Uganda, which had accumulated $10.53 billion in public debt comprising of $7.18 billion from external sources and $3.35 billion in domestic borrowing, expects to finance its 2018/19 budget deficit from both concessional and non-concessional loans.

Similar national budget financing is being experienced in Kenya where the National Treasury estimates the deficit at nearly $5.4 billion, an equivalent of more than 5.7% of the country's GDP. A large share of this deficit, $2.8 billion, will be financed from external sources in addition to what Minister Rotich said will be Kenya's “diversification of the sources of funding for our development budget over the medium by maintaining a presence in the international capital markets.”

Previously in mid-2014, the National Treasury said Kenya had issued a Sovereign Bond for general budget support including funding of infrastructure and for the repayment of the Syndicated Loan amounting to US$ 600 million plus accrued interest of US$ 4.6 million.

“We will seek to maximise our access to official development assistance on concessional terms, while limiting use of non-concessional and commercial external borrowing for development projects with high financial and economic returns,” said Rotich.

Across East Africa, governments are experimenting with a mixture of PPPs such as concessions, build-and-operate, joint ventures or special purpose vehicles, as demand for road sector financing becomes dire.
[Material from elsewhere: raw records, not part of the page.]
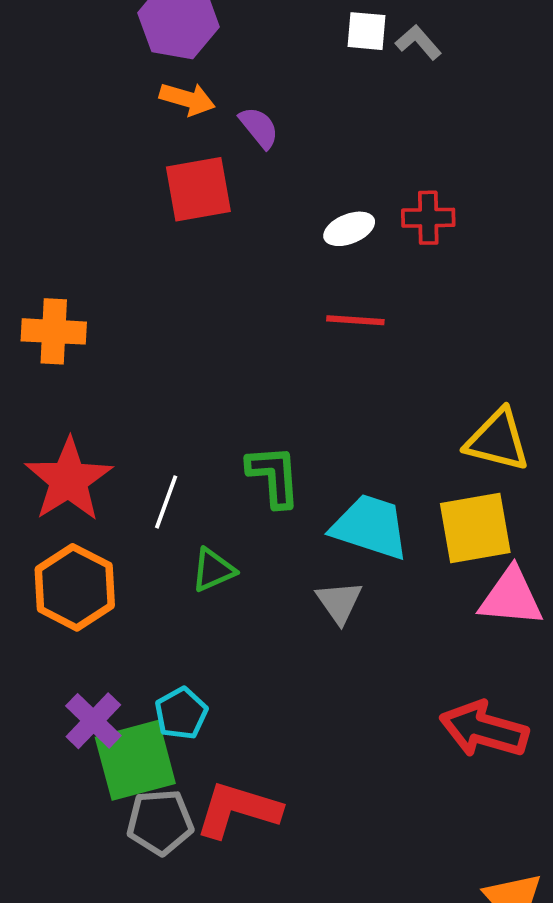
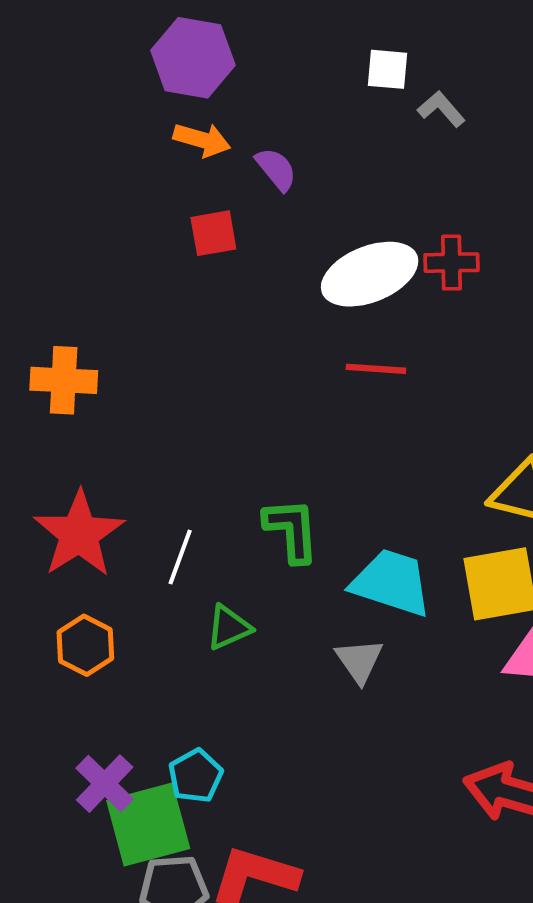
gray L-shape: (418, 42) -> (441, 109), moved
red square: (198, 189) -> (213, 233), size x0.7
white ellipse: (349, 229) -> (370, 274), size x1.8
orange hexagon: (75, 587) -> (85, 645), size x0.7

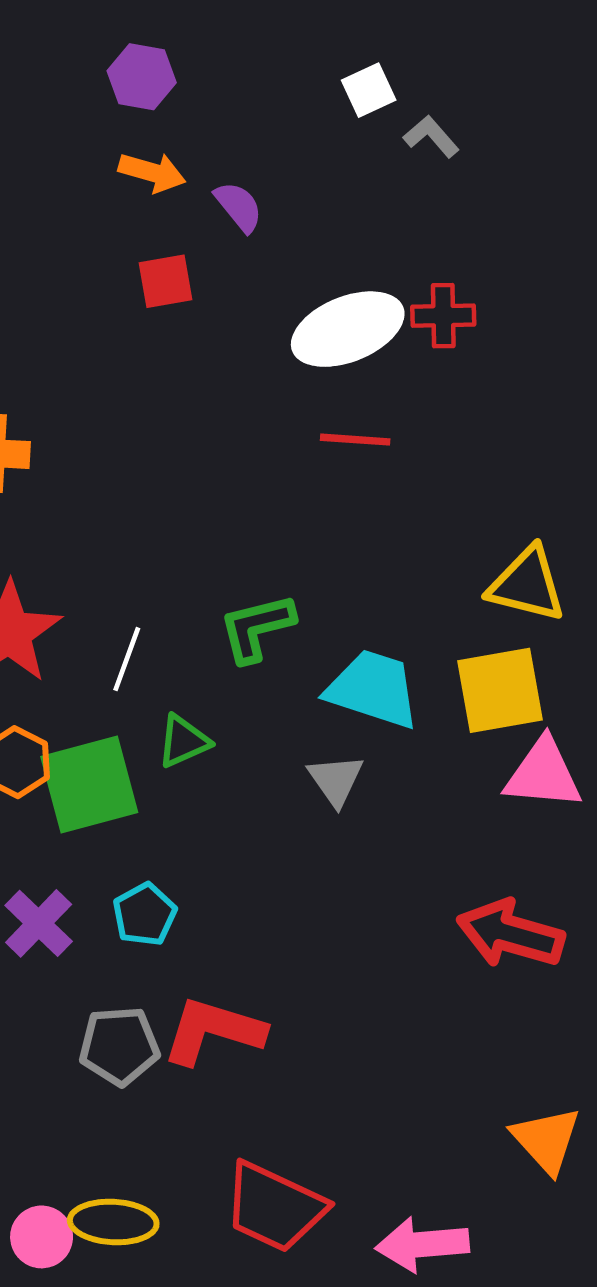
purple hexagon: (193, 58) -> (142, 77), size x0.7
white square: (387, 69) -> (369, 90), turned -30
green L-shape: (291, 530) -> (257, 628), turned -100
green square: (148, 825) -> (89, 785), moved

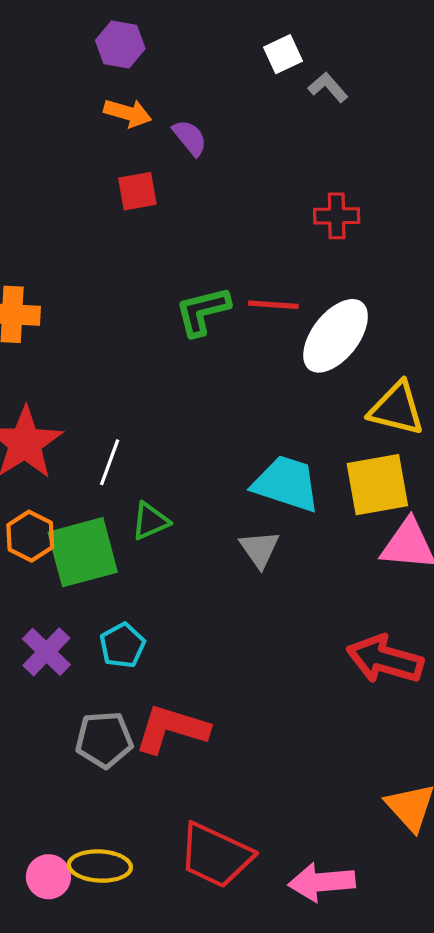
white ellipse: (348, 329) -> (336, 336), moved, turned -30
green L-shape: (257, 628) -> (203, 311), moved

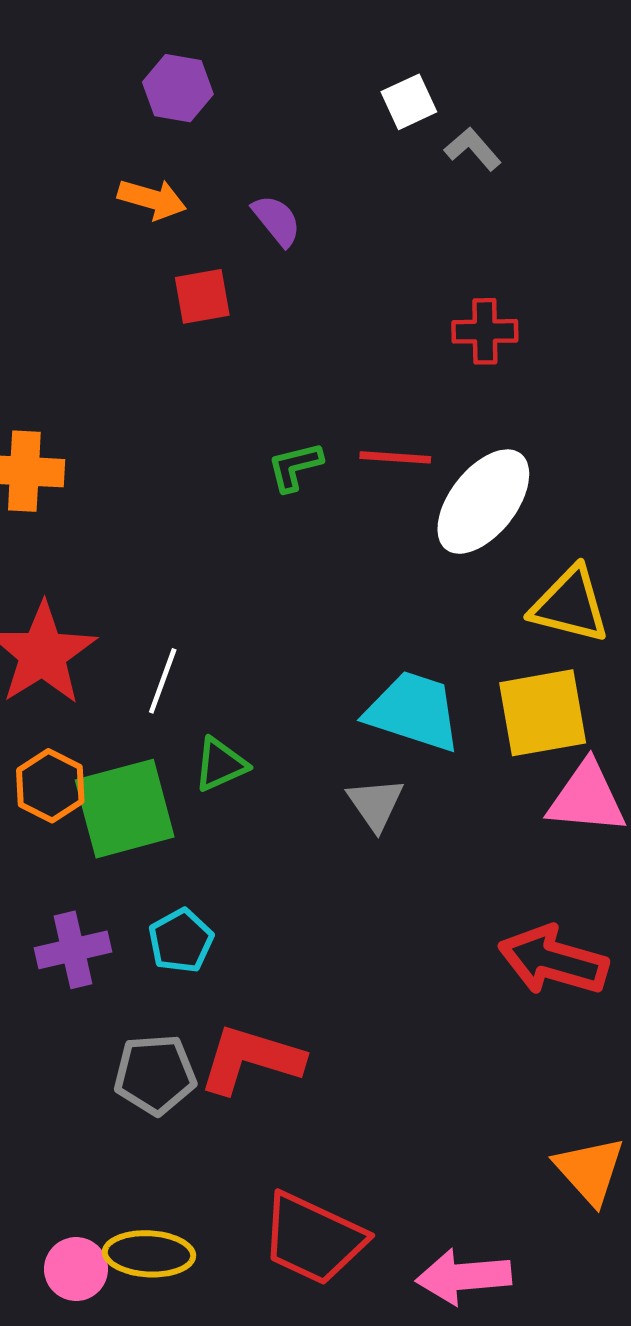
orange arrow: (128, 113) -> (152, 199), moved
green L-shape: (203, 311) -> (295, 467), size x0.7
purple cross: (46, 652) -> (73, 950), turned 33

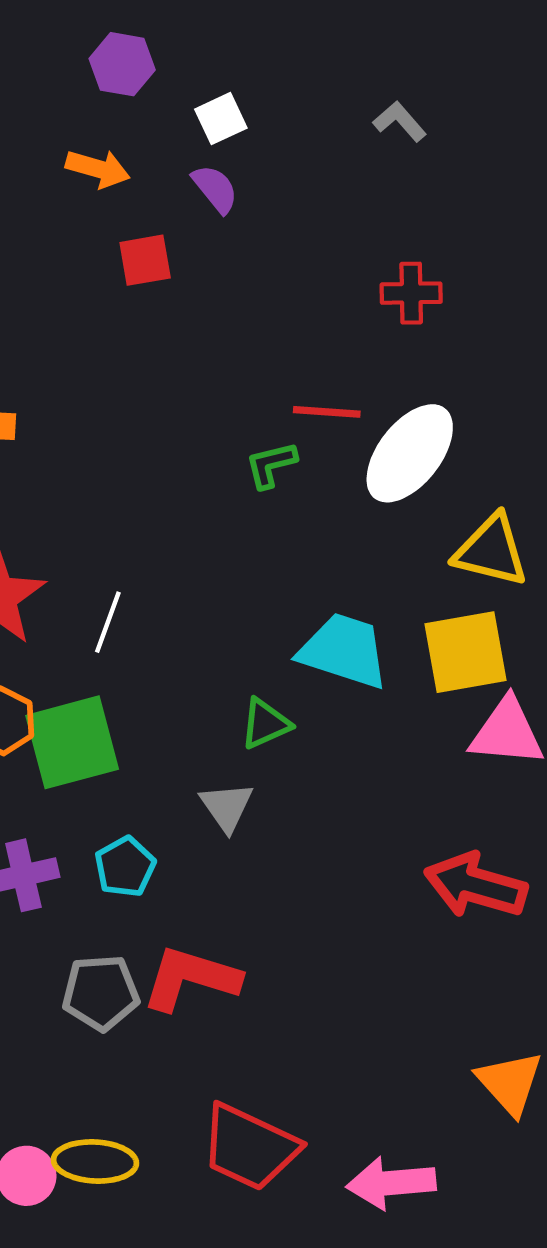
white square: (409, 102) -> (221, 119), moved
green L-shape: (295, 467) -> (271, 465), moved
green triangle: (220, 764) -> (265, 724), moved
gray triangle: (375, 804) -> (227, 807), moved

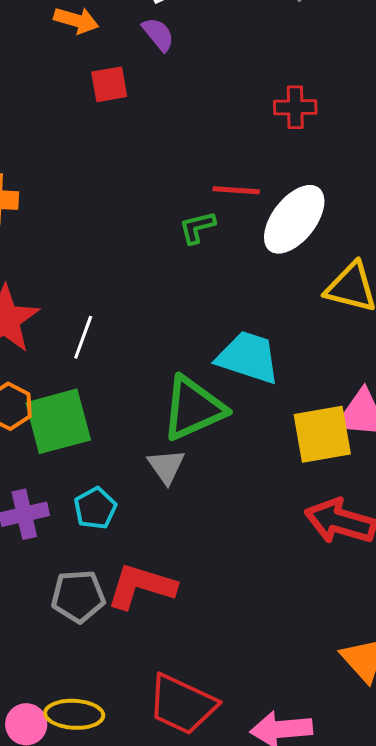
yellow square: (466, 652) -> (322, 434), moved
green triangle: (265, 724) -> (193, 408), size x1.8

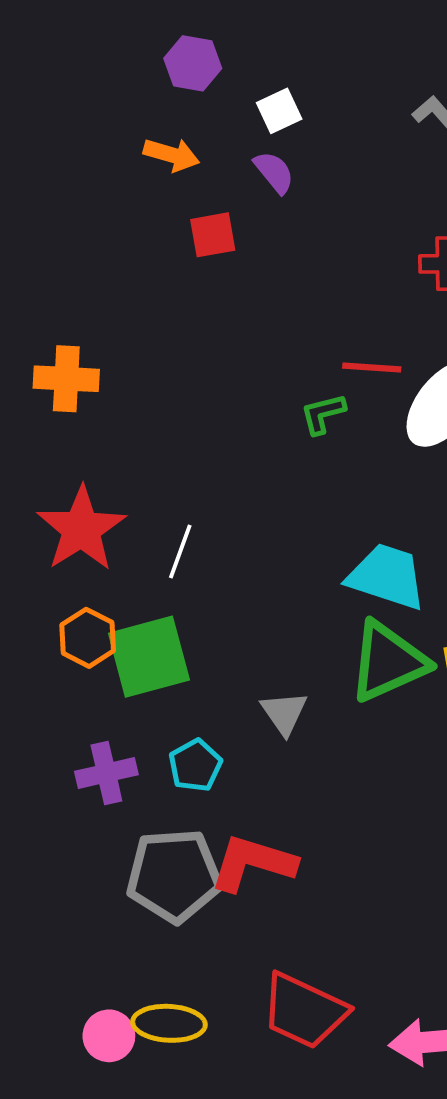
green triangle: (193, 408) -> (388, 662), moved
gray pentagon: (78, 596) -> (174, 876), size x1.4

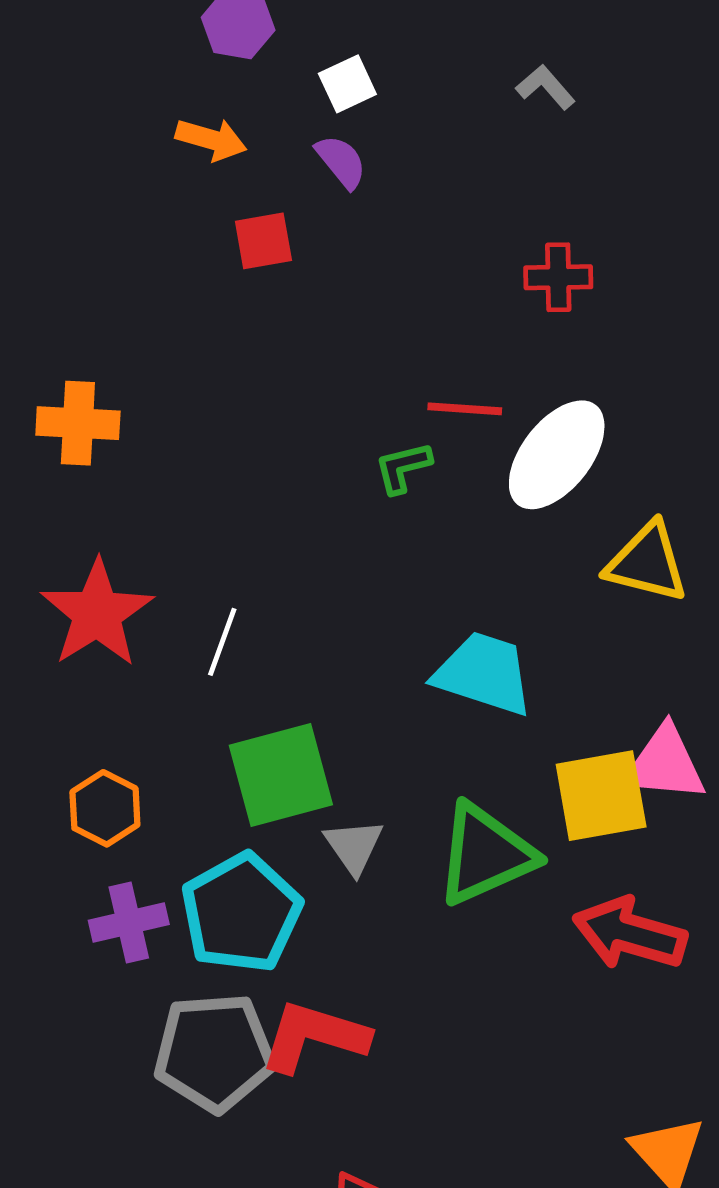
orange hexagon: (88, 638) -> (105, 808), moved
green square: (149, 657) -> (281, 775), moved
green triangle: (388, 662) -> (485, 854), moved
cyan pentagon: (195, 765) -> (241, 913), size x1.8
“The PPP model would help address the acute mismatch between traffic needs, existing infrastructure and financial deficits,” said Erastus Mwongera, chairman of the board of directors at KeNHA.

Some of the projects that Kenya has set aside for development under a PPP model include the 2nd Nyali Bridge in Mombasa, the Nairobi – Nakuru – Mau Summit Highway and Nairobi-Thika Highway. Although the latter project is already in use, the tolls are yet to be introduced probably because it is politically unpopular. Other projects that are likely to be developed under the PPP model are Nairobi – Mombasa Expressway, Bomas of Kenya – Kiserian – Kona Baridi, Wajir – Samatar and Rhamu – Mandera Road and  Lamu – Garissa – Isiolo.  

“We have invested significantly in the preparation of these PPP projects and we are eager to partner with world-class developers, operators and financiers in order to deliver the projects for the benefit of all in Kenya and in the region at large,” said Mwongera.

In June 2018, Rwanda gazetted the PPP guidelines partly to “inform the private sector of the intent of government to systematically develop PPP projects and competitively procure private partners while ensuring transparency, fairness, non-discrimination, and accountability of the institutions involved in the PPP process."

This followed the enactment of LAW No. 14/2016 of 02/05/2016 that governs the PPP projects and which also spells out the “PPP arrangements and potential sectors,  institutions to be involved, processes for procurement of PPP projects, delineation of roles for institutions and institutionalisation of governance framework for PPPs.”

Top of the agenda for Rwanda's road sector PPP plan is the tarmacking of an additional 500km by the end of the current financial year.

“The PPP funding mechanism is a crucial tool to complement government resources for revitalising the overstretched transport infrastructure,” said Isack Kwamwelwe, Tanzania's Minister for Works, Transport and Communications during Magenta Global's regional infrastructure summit in October.

“Tanzania has established the PPP policy and legal framework to guide delivery of public goods in support of PPPs such as the PPP Policy (2009), Act (2010), Regulations (2011), and later on the revised PPP Act (2014) and Regulations (2015),” he said.

But the PPPs may not be a panacea to East Africa's road sector cash problems at least according to a review of this financing option by international consultancy Deloitte.

Although PPPs can help “attract private investment and corporate expertise” this funding option “is not always - or even often -  the best solution to government funding challenges” according to Bornstein, Dixon, Flynn and Pankratz in their article 'Funding the future of mobility' in the Deloitte Review of July 2018.